In most large data warehouses one of the common strategies employed by DBA’s to speed up performance is to use aggregate tables. Generally aggregate tables contain information that has a coarser granularity than the detail data. For example in a retail datamart I might have information at the transaction level. However most of the analysis will be performed at the daily level by brand. Without aggregate tables the database will fetch the lowest level of data and will perform a group by at the day level for specific brands which can be a very expensive operation. Instead as part of the ETL process I can pre-aggregate the data at the daily level which would reduce the number of rows by a huge factor. The Sales_Receipts fact table would contain this detail data, but the records in that table might also be aggregated over various time periods to produce a set of aggregate tables (Sales_Daily, Sales_Monthly, and so on).
There are multiple ways of managing aggregates. One option is to create aggregate tables in the database as materialized views and let the query optimizer of the database handle the performance using seamless query rewrite. I will describe this in a separate post. In this post I will focus on using the aggregate awareness functionality of the universe.
My sample database tracks the sales of cars. My detailed fact table VW_SALE_MODEL is used to track the sales at the lowest level of detail i.e. client, showroom, model and color.
Using these I can create a family of aggregate fact tables. For example I have created a aggregate table called VW_SALE that aggregates the data at the client and showroom level. Similarly I can create additional aggregates at the year level.
Once I have create the aggregates I need to map them into the universe which is a 4 step process.
1. Add the aggregate tables and setup the joins with the dimension tables. I have not created standalone aggregate tables since I want to make sure that I can leverage the hierarchies defined in the dimension tables. This process is similar to adding any fact table in the universe.
2. Define the aggregated measures using the @aggregate_aware function. The @aggregate_aware function is used to setup aggregate awareness in the universe.
The syntax of the @Aggregate_Aware function is @Aggregate_Aware(sum(agg_table_1), sum(agg_table 2) …., sum(agg_table_n)) in the order of preference. For example agg_table1 should be the highest level aggregate, followed by agg_table 2 and so on. This is used by the universe to pick the best aggregate table to answer the query.
In my example I have stated that either try to get the sales total from the aggregate table or get it by calculating it using the detailed table.
3. Define the incompatibilities. For example in my structure the model and maker classes are not captured by the aggregate. Also the aggregate table only contains information about sales and not about the quantity sold. We need to define these incompatibilities so that when the user generates a query, the universe can quickly scan through the compatibility list to determine the best aggregate that can be used to answer the query.

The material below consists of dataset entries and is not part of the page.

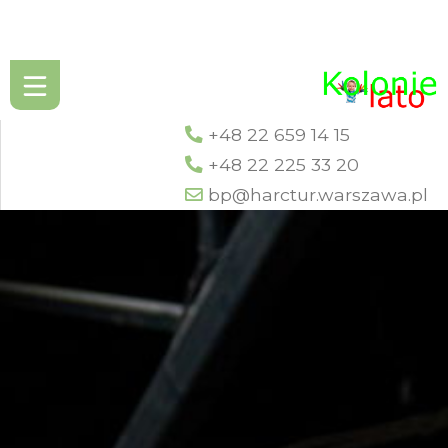
+48 22 659 14 15
+48 22 225 33 20
bp@harctur.warszawa.pl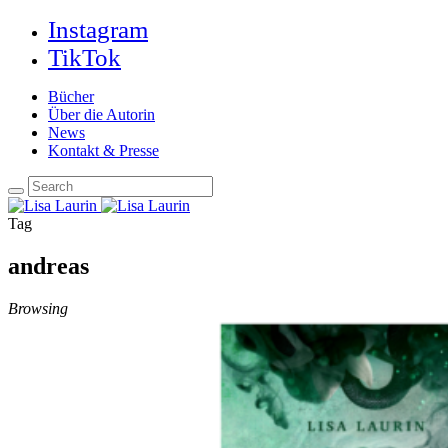
Instagram
TikTok
Bücher
Über die Autorin
News
Kontakt & Presse
Tag
andreas
Browsing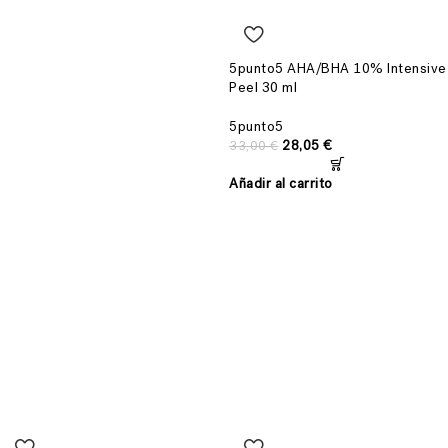
5punto5 AHA/BHA 10% Intensive
Peel 30 ml
5punto5
28,05
€
33,00
€
Añadir al carrito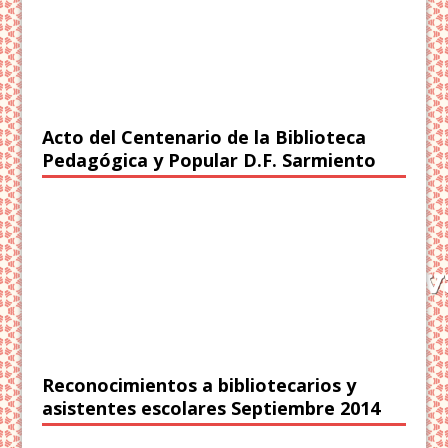
Acto del Centenario de la Biblioteca
Pedagógica y Popular D.F. Sarmiento
Reconocimientos a bibliotecarios y
asistentes escolares Septiembre 2014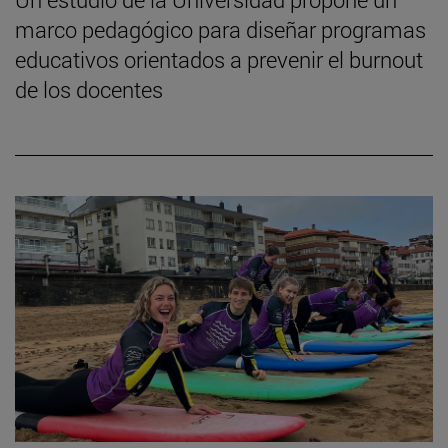
marco pedagógico para diseñar programas
educativos orientados a prevenir el burnout
de los docentes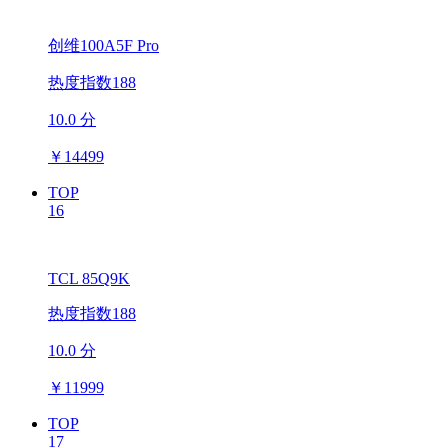
创维100A5F Pro
热度指数188
10.0 分
￥
14499
TOP
16
TCL 85Q9K
热度指数188
10.0 分
￥
11999
TOP
17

When I define it as shown above all queries that include Model or Maker will go to the detailed table. All other queries will be satisfied by the aggregate table.
4. Resolve any loops. Since I have joined the dimension tables to both the fact I have created some loops in the universe which I need to resolve. I can do that by creating separate contexts for the aggregate fact and the detailed facts.
Now I am ready to using my aggregates. To illustrate let us go to WEBI and see the impact of our design. When I query for sales by showroom the entire query is answered by the aggregate table.
As soon as I add the maker to the query BO now retrieves the data from the detailed table instead.
The same approach can be used to capture additional aggregates such as Year level or Qtr level and BO will dynamically go from using the summary table to using the detailed table as the user is performing the drill down.
So in summary, aggregate tables are very powerful and necessary in most real implementations and BO provides a fairly simple way to model it within the universe.